THE family of which the "Rogers brothers" were conspicuous members furnishes a striking instance of the concurrence of consanguinity and affinity of genius and mental tendencies, and its history affords a marked confirmation of the doctrine of hereditary genius. Instances of sons inheriting the mental qualities and capabilities from their fathers, and of brothers achieving distinction in allied or different lines of effort, are common enough and may be cited by the dozen, but very few can be found where so many members of the family became eminent at the same time and in fields so close to one another. In this family we have the father and four sons, all able teachers, and all becoming distinguished as geologists or chemists, and all—the brothers at least—gaining their fame on so nearly the same fields that they were able to co-operate with one another in experiments and in the preparation of papers. Doubtless the occupation of their father, which made him the academic as well as the parental teacher of the elder brothers, had much to do with shaping their tastes and giving direction to their studies, while the youngest, we learn, was taught under their direction. The relations of this quintet and of their work are admirably set forth in the late Dr. Ruschenberger's memorial sketch, which is our chief source of information concerning all of them.

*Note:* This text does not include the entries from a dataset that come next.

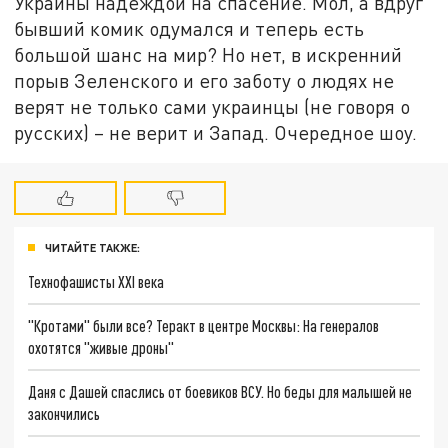
Украины надеждой на спасение. Мол, а вдруг
бывший комик одумался и теперь есть
большой шанс на мир? Но нет, в искренний
порыв Зеленского и его заботу о людях не
верят не только сами украинцы (не говоря о
русских) – не верит и Запад. Очередное шоу.
ЧИТАЙТЕ ТАКЖЕ:
Технофашисты XXI века
"Кротами" были все? Теракт в центре Москвы: На генералов
охотятся "живые дроны"
Даня с Дашей спаслись от боевиков ВСУ. Но беды для малышей не
закончились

Sketches have already been given of Prof. William B. Rogers, the second of the four brothers, in the ninth volume of the Popular Science Monthly, of James Blythe Rogers, the eldest of them, in the June number, and of Robert Empie Rogers, the fourth, in October, 1896.

Henry Darwin Rogers, the third of the brothers, was born in Philadelphia, August 1, 1808, and died near Glasgow, Scotland, May 29, 1866. His middle name was given him in honor of Erasmus Darwin, of whose poem, The Botanic Garden, his father was a great admirer. He was educated at Baltimore and at Williamsburg, Va., where his father was Professor of Natural Philosophy and Mathematics in William and Mary College from 1819 till 1828, the year of his death. The first notice we find of Henry's early work is the mention in Dr. Ruschenberger's sketch of a school set up by him and his brother William in the suburbs of Baltimore. In January, 1830, when he was not yet twenty-two years old, he was elected Professor of Chemistry and Natural Philosophy in Dickinson College. During the year in which he held the professorship he edited a monthly scientific magazine, The Messenger of Useful Knowledge, to which his brother contributed a series of short articles on the Formation of Dew, and in which educational, literary, and political articles and selections from foreign journals were also published. He resigned his professorship at the end of the year, and in 1831 went with Robert Dale Owen to England, where, with aid afforded him by his brother William, he studied chemistry in the laboratory of Dr. Edward Turner, and attended other scientific lectures in London, including those of De la Beche on geology. He returned to Philadelphia in the summer of 1833, and in the ensuing winter delivered a course of lectures on geology in the hall of the Franklin Institute. He was made a member of this society, on the nomination of Alexander Dallas Bache, in January, 1834; was a member of its Board of Managers from 1838 till 1843; and resigned his membership in it in March, 1848.

Having received the degree of Master of Arts from the University of Pennsylvania in 1834, he was elected Professor of Geology and Mineralogy in that institution in 1835. This chair he held—giving regular instruction—till 1846, when he resigned. One of the fruits of his labors there was the small publication, A Guide to a Course of Lectures on Geology, delivered in the University of Pennsylvania.

In 1835 Mr. Rogers was appointed by the Legislature of that State to make a geological and mineralogical survey of New Jersey. He published a small preliminary report of the progress of his work in 1836, and in 1840 a larger report, with maps, entitled Description of the Geology of the State of New Jersey. The report of 1836 gave the first descriptive section that was made of the cretaceous formation of that State, and the first published results of systematic field studies of a system which has since been elaborately investigated by other geologists.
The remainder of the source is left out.